There are a million sites and blogs that share info for how to do something, but leave out the information on what's happening, or why the info is relevant for solving a challenge. I want to include that information, as well as the crucial aspects of "how do I undo that?", "what if it didn't work?" and "what's actually going on?".
The categories I can think of:
Technical tutorials are great, but in my own experience, they are often less-than-practical. Most first-party tutorials and documentation is a good starting point, but is too sterile to be of use for a real-world application and getting up to speed quick.
If I am forced to watch one more tutorial that is in a monotone voice, and shows no-edge cases, I think I might switch careers and become a professional rock-eater. (idk, just roll with it).

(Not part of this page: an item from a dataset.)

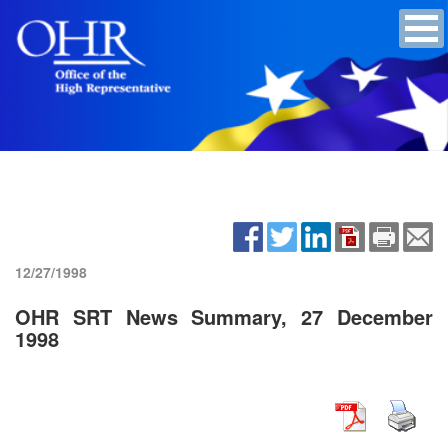
12/27/1998
OHR SRT News Summary, 27 December
1998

First party documentation when it exists is a great reference, but is often so dense, that even if you're experienced, it's a slog to parse and understand how to apply to your situation. Or it can be too far either direction on the complexity scale from what you are capable of working with.
Forums are incredible places of knowledgeable users, and a repository of knowledge from past problems. My main problem with them, is everyone is so goddamn opinionated. Someone could have a solution tthat works, but isn't the perfect solution and it will get mocked and dragged for no reason.
That and people present their solution as the perfect solution often, without the understanding or context that every situation is different.
I've also read far too many forum posts where someone asks a question, and then is left unanswered, or the thread is otherwise left hanging.
Community tutorials I find to be the most valuable source of information. People who have first-hand knowledge with a product and are sharing a specific use-case for it are indispensible. That's how I got my career started in tech, VideoCopilot was the greatest at the time source for animaton and VFX tutorials all in one place. They had character, charm, useful information, and they showed the real-side of things, but at an accessible level.
My favorite thing in a tutorial is when something doesn't go to plan, or is broken, and then the person shares the troubleshooting process. I swear I learn more from detours troubleshooting than the actual video most of the time. It gives you more of the "why" and not just the "what-to-do".
These are so hit or miss. There's plenty of sites that show you tutorials for "how to do X in macOS" or "These 5 secret settings you missed on Android" or whatever. And there's a million blogs that have outdated or incomplete information. (Mine will probably be included in that last category for a while)
There's nothing wrong with that, but I feel like we're approaching the same level of cruft that the average online recipie has but for tech tutorials. Clickbait ariticles, tons of ads, etc. All of these things drive me up a wall when i just want to remember the syntax for a command and the manpages aren't helpful.
Okay, so that's enough ranting about the state of online information. I learn pretty much everything online so clearly something is going right, but I also frequently will run into problems where I run my head into a wall for 3 weeks, and then figure out it was some simple thing all along.
I want to make this site be a useful repository of information that is kept as up-to-date as possible, and is open to discussion. The goal is kinda a hybrid of a knowledge-base, a wiki, and a forum. I want a place where it's not just information from a single source, there is room for dicussion and experimentation, and that mistakes are welcome.
That's how I learn. I try things, I make mistakes, and I improve and learn. I think more people should be comfortble with that gameplay loop of life.
As someone with ADHD, I pickup projects all the time, and then they get left to the wayside, or forgotten until the problem arises again. I wanted to start sharing some of my work open-source for a few reasons.
So all that being said. If you've found this site, and find these things useful. Swing by again sometime!